17 thoughts on “Turn Your New Years Resolution Into A Belt Grinder

  1. 130VDC (or close enough) is actually super easy to make — feed 120VAC into a full-wave rectifier (no capacitor!) and you get 120VDC; there’s a ton of 120Hz ripple in there, but the motor won’t care. If you want 2-speed capability, throw a switch in to switch between full-wave and half-wave rectification.

    Don’t like all that 120Hz hum? Well then, add a big honkin’ filter cap (not forgetting a bleeder resistor!), and you get 170VDC with low ripple, exactly how low depends on how big your capacitor is. To bring that down to 130V max, you can either PWM it on the DC side (which you were probably gonna do for speed control, right?), or put a variac on the AC side (clear winner in the days before power transistors overran the world, and also gives you speed control).
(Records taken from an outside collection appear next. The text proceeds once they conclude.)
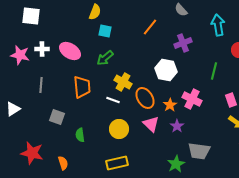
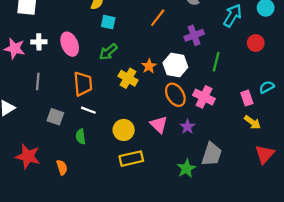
cyan arrow: (218, 25) -> (233, 15), turned 40
pink ellipse: (70, 51) -> (70, 44), turned 35
green line: (214, 71) -> (216, 62), moved
orange ellipse: (145, 98) -> (175, 95), moved
white line: (113, 100) -> (88, 110), moved
orange star: (170, 105) -> (149, 66), moved
gray trapezoid: (199, 151) -> (212, 154), turned -80
yellow rectangle: (117, 163) -> (131, 159), moved

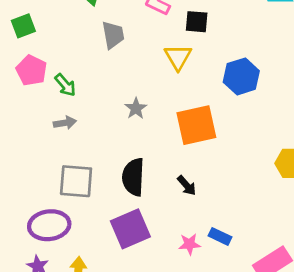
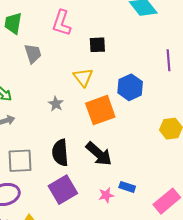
black square: (197, 22) -> (97, 45), moved
yellow triangle: (178, 57) -> (83, 77), moved
blue hexagon: (241, 76) -> (130, 87), moved
black arrow: (187, 185) -> (99, 154), size x1.8

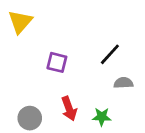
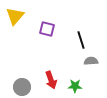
black line: (110, 54) -> (81, 40), turned -60
purple square: (57, 62) -> (47, 29), moved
        1. But that’s the great thing — motors don’t care! That “over-simplified” description (and you’re right, it is) is all you need, because DC motors are incredibly robust with regards to things like half-sine waveforms or PWMing them from a (much) higher bus voltage, as long as you keep the duty cycle low enough.

          I’m just trying to combat the notion that “needs 130 VDC to run, which is a bit of a challenge to generate.” Sure, a clean 130V DC power supply is a bit of a challenge, but that’s not what you need to run a 130V DC motor.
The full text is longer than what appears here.